Punching Doesn’t Work
But consider that most of human history is filled with people allowing their disagreements to turn into bloody, horrific warfare; it’s only our commitment to dealing with our adversaries peacefully through speech and conversation that has allowed us to become more civilized. So escalating conflicts into violence should be seen as the worst kind of social failure.
And besides, punching people who disagree with you doesn’t actually change their minds or anyone else’s, so we’re still left with the same deceptively difficult question before and after:
When people believe in wrongheaded or terrible things, how do we actually persuade them to stop believing the bad ideas, and get them to start believing in good ones instead?
Judging by social media, most people seem to believe that it’s possible to yell at people or insult and ridicule them until they change their minds. Unfortunately, as cathartic as it feels to let out your anger against awful people, this just isn’t an effective strategy to reduce the amount of people who hold awful ideas.
In fact, if you do this, your opponents (and even more people who are somewhat sympathetic to their views, or just see themselves as part of the same social group) might actually walk away even more strongly committed to their bad ideas than they were before.
The evidence from psychology is pretty clear on this.
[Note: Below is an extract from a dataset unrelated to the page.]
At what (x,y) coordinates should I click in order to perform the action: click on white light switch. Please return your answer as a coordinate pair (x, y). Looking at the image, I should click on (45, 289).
We know from studies conducted by neuroscientists like Joseph LeDoux that people’s amygdalas — the part of the brain that processes raw emotions — can actually bypass their rational minds and create a fight-or-flight response when they feel threatened or attacked. Psychologist Daniel Goleman called this an “Amygdala Hijack,” and it doesn’t just apply to physical threats.
People’s entire personal identity is often wrapped up in their political or philosophical beliefs, and a strong verbal attack against those beliefs actually creates a response in the brain of the target similar to a menacing lunge.
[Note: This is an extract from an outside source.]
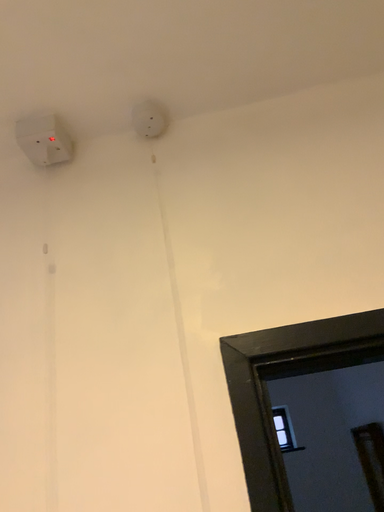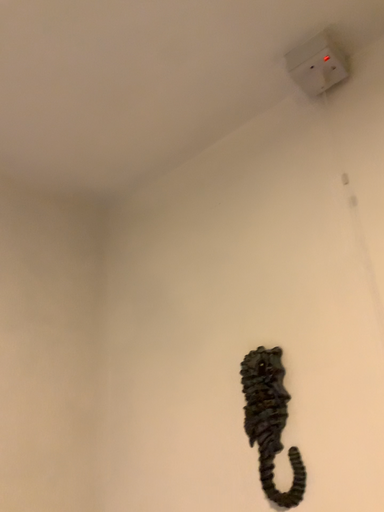 Question: Which way did the camera rotate in the video?

Choices:
 (A) rotated left
 (B) rotated right

Answer: (A)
Even presenting facts or arguments that directly conflict with people’s core beliefs or identities can actually cause people to cling to those beliefs more tightly after they’ve been presented with contrary evidence. Political scientists like Brendan Nyhan and Jason Reifler have been studying this phenomenon for over 10 years and call it the “Backfire Effect“.
And when the people whose minds we desperately need to change are racists and fascists (or socialists and communists, for that matter), a strategy that actually backfiresand pushes more people towards those beliefs is the last thing we need.
Principles of Persuasion
The good news is that in addition to knowing what doesn’t work, we also know a lot about how to talk to people in ways that are actually persuasive — and the existing research strongly supports Daryl Davis’ approach.
In the psychologist Robert Cialdini’s book, Influence, he describes what he calls the “Principles of Persuasion.”
One of these principles is called “reciprocity”, and it’s based on the idea that people feel obliged to treat you the way you treat them. So, if you treat them with kindness and humility, most people will offer you the same courtesy. On the other hand, if you treat them with contempt, well…..
Another principle Cialdini describes is the idea of “liking”.
It’s almost too obvious, but it turns out that if someone likes you personally and believes that you like them, it’s easier to convince them that your way of thinking is worth considering. One easy step towards being liked is to listen to others and find common ground through shared interests. This can be a bridge — or a shortcut — to getting other people to see you as a friend or part of their tribe.
You might think somebody like Daryl Davis would have nothing in common with a KKK member, but according to Daryl, if you “spend 5 minutes talking to someone and you’ll find something in common,” and if you “spend 10 minutes, and you’ll find something else in common.”
In the film, he connects with several people about music, and you can see these connections paying off — breaking down barriers and providing many Klan members with a rare (and in some cases only) opportunity to interact with a black man as a human being worth respecting instead of an enemy.
Even better, over time, forming these relationships has had an interesting side-effect.
In the last couple decades alone, over 200 of America’s most ardent white supremacists have left the Ku Klux Klan and hung up their robes and hoods for good.
Many of those robes now hang in Daryl’s closet.
And in a lot of cases, these individual conversions have much bigger consequences and end multi-generational cycles of bigotry. When a mother or a father leaves the darkness of the Klan, they’re also bringing their kids into the light with them. A few of these cases are profiled in “Accidental Courtesy”, and they’re indescribably moving.
Daryl Davis can be a model for how to change people’s minds and with everything that’s going on in the world today, we need successful models now more than ever.
Making Friends From Enemies
There’s another point to all of this that I think often goes unsaid.
Unlike Daryl, most of us aren’t actually interacting with KKK members or trying to change people’s minds away from truly evil ideologies, and yet we all fall to the temptation of yelling and name-calling, and using all those techniques of influence that have the opposite of our intended or desired effect.
It’s easy to allow outrage and emotion carry us off into treating other people as inhuman enemies to be crushed rather than human beings to be persuaded.
But if Daryl’s techniques can work to convince die-hard white supremacists that a black man — and perhaps eventually all black people — are worthy of respect, imagine how effective they can be when disagreements crop up with your friends, neighbors, and co-workers who don’t actually hate you or the things you stand for.
Who knows, if you have more genuine conversations with people outside your bubble, you might even find yourself changing a little bit for the better as well.
“Accidental Courtesy” teaches us that the way to deal with wrong or evil ideas isn’t shouting them down or starting a fight; it’s having the courage to do what Daryl did and making a friend out of an enemy.